▶ [Activity] Collect every line in the records below that contains the word "Nancy".

▶ [Extracted page text data]
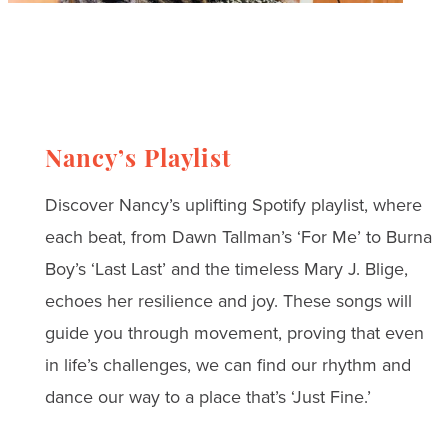
Nancy’s Playlist
Discover Nancy’s uplifting Spotify playlist, where
each beat, from Dawn Tallman’s ‘For Me’ to Burna
Boy’s ‘Last Last’ and the timeless Mary J. Blige,
echoes her resilience and joy. These songs will
guide you through movement, proving that even
in life’s challenges, we can find our rhythm and
dance our way to a place that’s ‘Just Fine.’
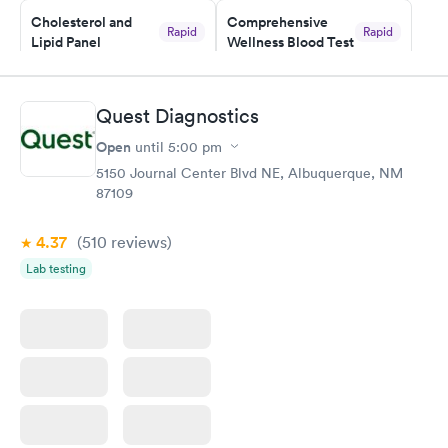
Cholesterol and
Comprehensive
Rapid
Rapid
Lipid Panel
Wellness Blood Test
$59
$169
Book now
Book now
Quest Diagnostics
Men's Health Blood
Women's Health
Rapid
Rapid
Open
until
5:00 pm
Test
Blood Test
$199
$199
5150 Journal Center Blvd NE, Albuquerque, NM
Book now
Book now
87109
4.37
(510
reviews
)
Lab testing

▶ [Answer space]
Nancy’s Playlist
Discover Nancy’s uplifting Spotify playlist, where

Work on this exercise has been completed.